“How do travel agencies make money?” This is a question I frequently encounter. The curiosity usually stems from individuals interested in pursuing a career as a travel agent or those who express surprise at the continued existence of travel agencies in today’s fast-paced, information-filled world! (Yes, they are still thriving, and in fact, they have become the preferred option for time-strapped travelers seeking guidance!)
The Revenue Generation Process of Travel Advisors
Let me delve into the details and outline the steps involved in how travel advisors earn their income:
Collaborative Planning: The traveler partners with a travel advisor to design and finalize their travel itinerary.

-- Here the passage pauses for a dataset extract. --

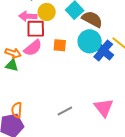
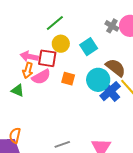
pink arrow: (28, 16) -> (29, 56), moved
brown semicircle: (92, 19) -> (116, 68), moved
orange arrow: (13, 53) -> (28, 70), moved, turned 77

Comprehensive Booking: The travel advisor handles all bookings for the entire trip, including flights, accommodations, car rentals, tours, and cruises. To facilitate these bookings, the advisor utilizes a special travel agent portal or contacts vendors directly, providing their accreditation number. In certain cases, the advisor may also charge a separate consultation or service fee.
Vendor Recognition: Vendors recognize the travel agency through its accreditation number. This enables them to access information regarding the agency’s commission level and the address to which the commission check should be sent.

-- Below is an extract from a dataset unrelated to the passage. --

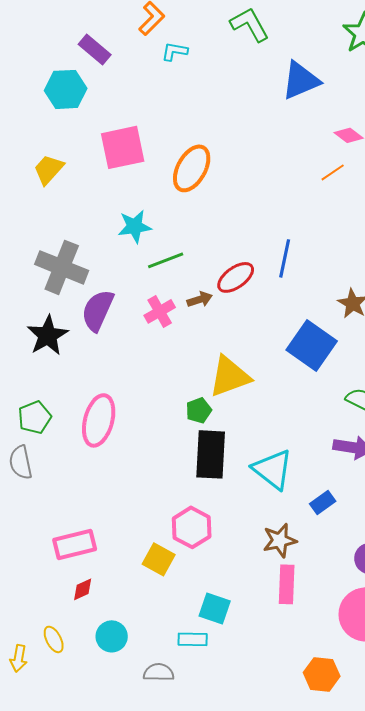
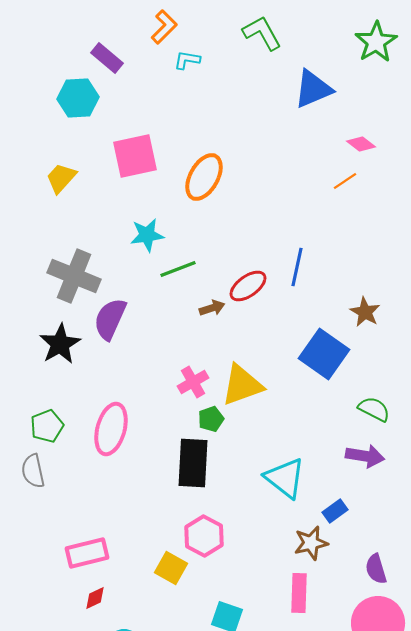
pink cross: (160, 311) -> (193, 382), moved
black rectangle: (211, 454) -> (193, 463), moved
brown star: (280, 540) -> (311, 543), moved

Accreditation Credit: The travel agent receives credit for the booking through their accreditation number.
Commission Payment: Once the client has completed their trip (in most cases), the vendor pays a commission to the travel agent. For cruises, the agent receives their commission after the final payment, typically 60-90 days prior to the sailing.

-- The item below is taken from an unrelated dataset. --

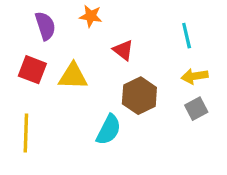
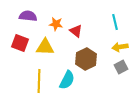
orange star: (91, 16) -> (56, 24), moved
purple semicircle: (45, 26) -> (28, 16), turned -66
yellow line: (26, 133) -> (39, 81), moved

If you are seeking information on how travel agents employed by agencies earn money through salaries, you’re on the right website, just the wrong article! 🙂 We have another article that delves into travel agent salaries.
A Brief Historical Overview
To comprehend how travel agents generate income, it’s important to take a brief trip back in time. The transformation of the industry over the years is quite fascinating.
In the past, a significant portion of a travel agency’s revenue came from airline commissions. As tickets were costly, highly sought after, and exclusively available through agents or airlines, they formed the core income stream for travel agencies. Commissions from tours, hotels, and cruise lines were considered supplementary. These agencies served as agents of travel vendors and earned revenue through commissions from selling their products. However, in the 1990s, when airline commissions were reduced and capped, travel agents faced a major setback. The primary revenue source for travel agents had vanished, and it was a significant blow.
Airlines slashed their commissions because they could now directly reach travelers through the internet and online travel agencies (OTAs) such as Expedia and Booking.com. Travel agents, who were previously pampered by airlines, found themselves cast aside. Ouch!
Amidst this rapidly evolving travel landscape, travel agents had to swiftly find new ways to sustain their businesses. This marked the beginning of the modern-day story of “How Do Travel Agents Make Money?”
Evolving Business Models
With diminishing commissions and the ability of clients to book online, travel agencies had to adapt to the changing dynamics of travel planning and booking. This transition proved to be devastating for the travel agency community. Agencies that failed to adapt quickly enough were forced to close down.
But hold on! Before you shed a tear, let me assure you that the story has a happier ending. Stay with me. 🙂 Although smaller in scale compared to their heyday, the travel agency community has managed to find equilibrium.
From Storefront to Home-Based
Around 2013, the number of travel agents began to increase. Just when concerns arose about a shortage of agents to replace those retiring, a wave of fresh talent entered the industry, eager to embrace the flexibility and travel opportunities offered by a career as a travel agent.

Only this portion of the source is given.